As bookstores, libraries, and readers nationwide celebrate the freedom to read this week, more than 40 bookstores have posted readings from banned books on the Banned Books Week channel on YouTube, and supporters of free speech are bidding on artwork by children’s book illustrators in the third and final week of the American Booksellers Foundation for Free Expression’s online auction on eBay.

ABFFE launched its three-week online auction on September 9 to help support its vital work defending the free speech rights of young readers. The auction “had a very strong response the first week, and has continued to build since,” said ABFFE President Chris Finan.

“People have been excited about the art, and excited that it’s going toward free speech,” he added. “Everything is working out like we had hoped.” ABFFE has already raised more than $5,000 through the auction, and Finan expects more will be raised before the end of the week.

This year’s inaugural virtual read-out of banned books has been a success, too. As of Tuesday afternoon, there were 195 read-out videos posted to the Banned Books Week channel on Youtube, 44 of which were created by bookstores. “I think we can be proud,” said Finan. “That’s a really great turnout.”

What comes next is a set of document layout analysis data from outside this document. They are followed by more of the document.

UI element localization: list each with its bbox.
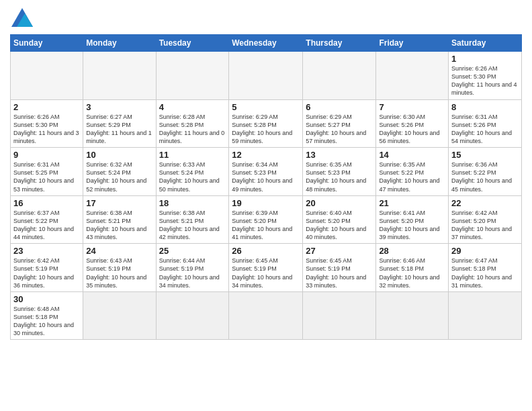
calendar-cell <box>229 291 303 340</box>
calendar-cell <box>376 52 449 100</box>
day-number: 2 <box>13 102 80 112</box>
calendar-week-row: 30Sunrise: 6:48 AM Sunset: 5:18 PM Dayli… <box>11 291 522 340</box>
calendar-cell: 23Sunrise: 6:42 AM Sunset: 5:19 PM Dayli… <box>11 244 83 292</box>
day-number: 8 <box>451 102 519 112</box>
weekday-header-thursday: Thursday <box>303 35 376 52</box>
day-info: Sunrise: 6:31 AM Sunset: 5:26 PM Dayligh… <box>451 113 519 146</box>
day-info: Sunrise: 6:35 AM Sunset: 5:22 PM Dayligh… <box>379 161 445 193</box>
day-number: 30 <box>13 294 80 304</box>
day-number: 24 <box>86 246 152 256</box>
calendar-cell: 15Sunrise: 6:36 AM Sunset: 5:22 PM Dayli… <box>449 148 522 196</box>
day-info: Sunrise: 6:38 AM Sunset: 5:21 PM Dayligh… <box>86 209 152 242</box>
day-info: Sunrise: 6:48 AM Sunset: 5:18 PM Dayligh… <box>13 305 80 338</box>
calendar-week-row: 2Sunrise: 6:26 AM Sunset: 5:30 PM Daylig… <box>11 99 522 148</box>
calendar-cell: 11Sunrise: 6:33 AM Sunset: 5:24 PM Dayli… <box>156 148 229 196</box>
day-info: Sunrise: 6:31 AM Sunset: 5:25 PM Dayligh… <box>13 161 80 193</box>
day-number: 25 <box>159 246 226 256</box>
calendar-cell: 13Sunrise: 6:35 AM Sunset: 5:23 PM Dayli… <box>303 148 376 196</box>
day-info: Sunrise: 6:29 AM Sunset: 5:28 PM Dayligh… <box>232 113 300 146</box>
day-info: Sunrise: 6:35 AM Sunset: 5:23 PM Dayligh… <box>306 161 373 193</box>
calendar-cell <box>83 291 156 340</box>
calendar-cell <box>303 52 376 100</box>
day-number: 1 <box>451 54 519 64</box>
day-number: 11 <box>159 150 226 160</box>
day-info: Sunrise: 6:29 AM Sunset: 5:27 PM Dayligh… <box>306 113 373 146</box>
day-number: 27 <box>306 246 373 256</box>
day-number: 28 <box>379 246 445 256</box>
day-info: Sunrise: 6:36 AM Sunset: 5:22 PM Dayligh… <box>451 161 519 193</box>
weekday-header-wednesday: Wednesday <box>229 35 303 52</box>
day-info: Sunrise: 6:42 AM Sunset: 5:19 PM Dayligh… <box>13 257 80 289</box>
day-info: Sunrise: 6:33 AM Sunset: 5:24 PM Dayligh… <box>159 161 226 193</box>
calendar-cell <box>156 291 229 340</box>
day-info: Sunrise: 6:34 AM Sunset: 5:23 PM Dayligh… <box>232 161 300 193</box>
day-number: 17 <box>86 198 152 208</box>
calendar-cell: 4Sunrise: 6:28 AM Sunset: 5:28 PM Daylig… <box>156 99 229 148</box>
day-number: 7 <box>379 102 445 112</box>
day-number: 26 <box>232 246 300 256</box>
logo-icon <box>11 8 33 27</box>
weekday-row: SundayMondayTuesdayWednesdayThursdayFrid… <box>11 35 522 52</box>
calendar-cell: 27Sunrise: 6:45 AM Sunset: 5:19 PM Dayli… <box>303 244 376 292</box>
calendar-cell: 17Sunrise: 6:38 AM Sunset: 5:21 PM Dayli… <box>83 195 156 244</box>
day-number: 20 <box>306 198 373 208</box>
day-info: Sunrise: 6:46 AM Sunset: 5:18 PM Dayligh… <box>379 257 445 289</box>
day-number: 14 <box>379 150 445 160</box>
day-number: 16 <box>13 198 80 208</box>
calendar-cell: 16Sunrise: 6:37 AM Sunset: 5:22 PM Dayli… <box>11 195 83 244</box>
calendar-week-row: 9Sunrise: 6:31 AM Sunset: 5:25 PM Daylig… <box>11 148 522 196</box>
calendar-week-row: 23Sunrise: 6:42 AM Sunset: 5:19 PM Dayli… <box>11 244 522 292</box>
day-info: Sunrise: 6:40 AM Sunset: 5:20 PM Dayligh… <box>306 209 373 242</box>
day-info: Sunrise: 6:30 AM Sunset: 5:26 PM Dayligh… <box>379 113 445 146</box>
weekday-header-saturday: Saturday <box>449 35 522 52</box>
calendar-cell: 2Sunrise: 6:26 AM Sunset: 5:30 PM Daylig… <box>11 99 83 148</box>
day-number: 6 <box>306 102 373 112</box>
calendar-cell: 18Sunrise: 6:38 AM Sunset: 5:21 PM Dayli… <box>156 195 229 244</box>
day-number: 15 <box>451 150 519 160</box>
weekday-header-sunday: Sunday <box>11 35 83 52</box>
calendar-cell: 29Sunrise: 6:47 AM Sunset: 5:18 PM Dayli… <box>449 244 522 292</box>
day-info: Sunrise: 6:47 AM Sunset: 5:18 PM Dayligh… <box>451 257 519 289</box>
calendar-cell: 30Sunrise: 6:48 AM Sunset: 5:18 PM Dayli… <box>11 291 83 340</box>
day-info: Sunrise: 6:32 AM Sunset: 5:24 PM Dayligh… <box>86 161 152 193</box>
calendar-cell <box>303 291 376 340</box>
weekday-header-friday: Friday <box>376 35 449 52</box>
calendar-week-row: 16Sunrise: 6:37 AM Sunset: 5:22 PM Dayli… <box>11 195 522 244</box>
day-info: Sunrise: 6:37 AM Sunset: 5:22 PM Dayligh… <box>13 209 80 242</box>
calendar-cell: 26Sunrise: 6:45 AM Sunset: 5:19 PM Dayli… <box>229 244 303 292</box>
day-number: 10 <box>86 150 152 160</box>
calendar-cell: 22Sunrise: 6:42 AM Sunset: 5:20 PM Dayli… <box>449 195 522 244</box>
calendar-cell <box>376 291 449 340</box>
calendar-cell: 28Sunrise: 6:46 AM Sunset: 5:18 PM Dayli… <box>376 244 449 292</box>
calendar-cell: 21Sunrise: 6:41 AM Sunset: 5:20 PM Dayli… <box>376 195 449 244</box>
header <box>10 7 522 30</box>
day-info: Sunrise: 6:42 AM Sunset: 5:20 PM Dayligh… <box>451 209 519 242</box>
day-info: Sunrise: 6:38 AM Sunset: 5:21 PM Dayligh… <box>159 209 226 242</box>
calendar-page: SundayMondayTuesdayWednesdayThursdayFrid… <box>0 0 532 411</box>
day-info: Sunrise: 6:28 AM Sunset: 5:28 PM Dayligh… <box>159 113 226 146</box>
calendar-cell: 9Sunrise: 6:31 AM Sunset: 5:25 PM Daylig… <box>11 148 83 196</box>
calendar-cell: 7Sunrise: 6:30 AM Sunset: 5:26 PM Daylig… <box>376 99 449 148</box>
calendar-cell: 24Sunrise: 6:43 AM Sunset: 5:19 PM Dayli… <box>83 244 156 292</box>
day-number: 4 <box>159 102 226 112</box>
day-number: 3 <box>86 102 152 112</box>
day-number: 18 <box>159 198 226 208</box>
day-info: Sunrise: 6:26 AM Sunset: 5:30 PM Dayligh… <box>451 64 519 97</box>
day-info: Sunrise: 6:44 AM Sunset: 5:19 PM Dayligh… <box>159 257 226 289</box>
calendar-cell <box>449 291 522 340</box>
calendar-cell <box>156 52 229 100</box>
logo <box>10 9 33 30</box>
calendar-cell <box>229 52 303 100</box>
day-number: 22 <box>451 198 519 208</box>
day-number: 21 <box>379 198 445 208</box>
calendar-table: SundayMondayTuesdayWednesdayThursdayFrid… <box>10 34 522 340</box>
calendar-cell: 20Sunrise: 6:40 AM Sunset: 5:20 PM Dayli… <box>303 195 376 244</box>
day-number: 9 <box>13 150 80 160</box>
calendar-cell: 25Sunrise: 6:44 AM Sunset: 5:19 PM Dayli… <box>156 244 229 292</box>
calendar-cell: 6Sunrise: 6:29 AM Sunset: 5:27 PM Daylig… <box>303 99 376 148</box>
day-info: Sunrise: 6:27 AM Sunset: 5:29 PM Dayligh… <box>86 113 152 146</box>
calendar-cell: 5Sunrise: 6:29 AM Sunset: 5:28 PM Daylig… <box>229 99 303 148</box>
calendar-cell: 3Sunrise: 6:27 AM Sunset: 5:29 PM Daylig… <box>83 99 156 148</box>
weekday-header-monday: Monday <box>83 35 156 52</box>
day-info: Sunrise: 6:41 AM Sunset: 5:20 PM Dayligh… <box>379 209 445 242</box>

Blue Willow Bookshop in Houston, Texas, posted a creative video wherein staff member Victoria Rutlage performed a reading from Lois Lowry’s The Giver from a makeshift jail cell. In addition to the video, Blue Willow has featured a banned books display and has been tweeting about Banned Books Week as a way to encourage in-store discussion. “It’s a really great conversation to have with customers,” said owner Valerie Koehler, who has been pointing out banned or challenged books to her customers when she spots someone with such a book in hand. “It’s surprising to me how many people are shocked to hear that these books have been banned or challenged,” said Koehler.

Free speech advocates Kevin Coolidge and Kasey Cox, the owners of From My Shelf Books in Wellsboro, Pennsylvania, have been actively promoting Banned Books Week. In addition to having an in-store display and being active on Facebook, Coolidge and Cox are creating a video about an experience they had a few years ago with a police officer who challenged some of the books they sell in the store. After it happened nearly two years ago, Coolidge wrote a column for a local paper about the right to choose what to read, and what to sell in the store. “It was very well received,” said Cox, who plans to read from the column along with Coolidge in their read-out video.

When anyone challenges a book that is for sale in the store, “our standing comeback,” said Cox, “and a way to ease the tension, is just to say we believe you have the right to read it. We don’t necessarily think you should go out and do everything you read about. We have a True Crime section. But that doesn’t mean you should chop grandma up and put her in the freezer. But you can read about it if you want!”

At Anderson’s Bookshops in Naperville, Illinois, an in-store read-out launched the company’s eighth annual Young Adult Literature Conference last weekend. Two hundred and fifty librarians, educators and authors came together to read Ellen Hopkins’ poem, “Manifesto,” and an excerpt from Robert Cormier’s The Chocolate War.